All Characters Are Identical

Consider:

"aaaaaa"

Every suffix begins with the same character, so the algorithm must compare deeply before determining which suffix is larger.

This is a common source of bugs because naive implementations may repeatedly compare the same prefixes, leading to quadratic behavior.

The implemented solution handles this efficiently using the offset pointer. Matching characters are skipped incrementally without restarting comparisons from scratch.

Best Substring Appears Near the End

Consider:

"azzz"

The lexicographically largest substring is "zzz".

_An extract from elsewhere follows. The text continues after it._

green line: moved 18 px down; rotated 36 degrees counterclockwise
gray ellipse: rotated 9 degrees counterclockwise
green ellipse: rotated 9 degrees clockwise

A naive implementation that assumes longer strings are always better could incorrectly return "azzz".

The algorithm correctly prioritizes earlier character differences over length. Since 'z' > 'a', the suffix beginning at index 1 immediately becomes the best candidate.

Long Repeated Patterns

Consider:

"abababababab"

Many suffixes share long prefixes, making naive suffix comparison extremely expensive.

This case stresses whether the implementation properly skips losing regions instead of rechecking them repeatedly.

The two-pointer elimination strategy guarantees that once a block of suffixes loses, none of them are reconsidered. This preserves the linear time complexity even for highly repetitive inputs.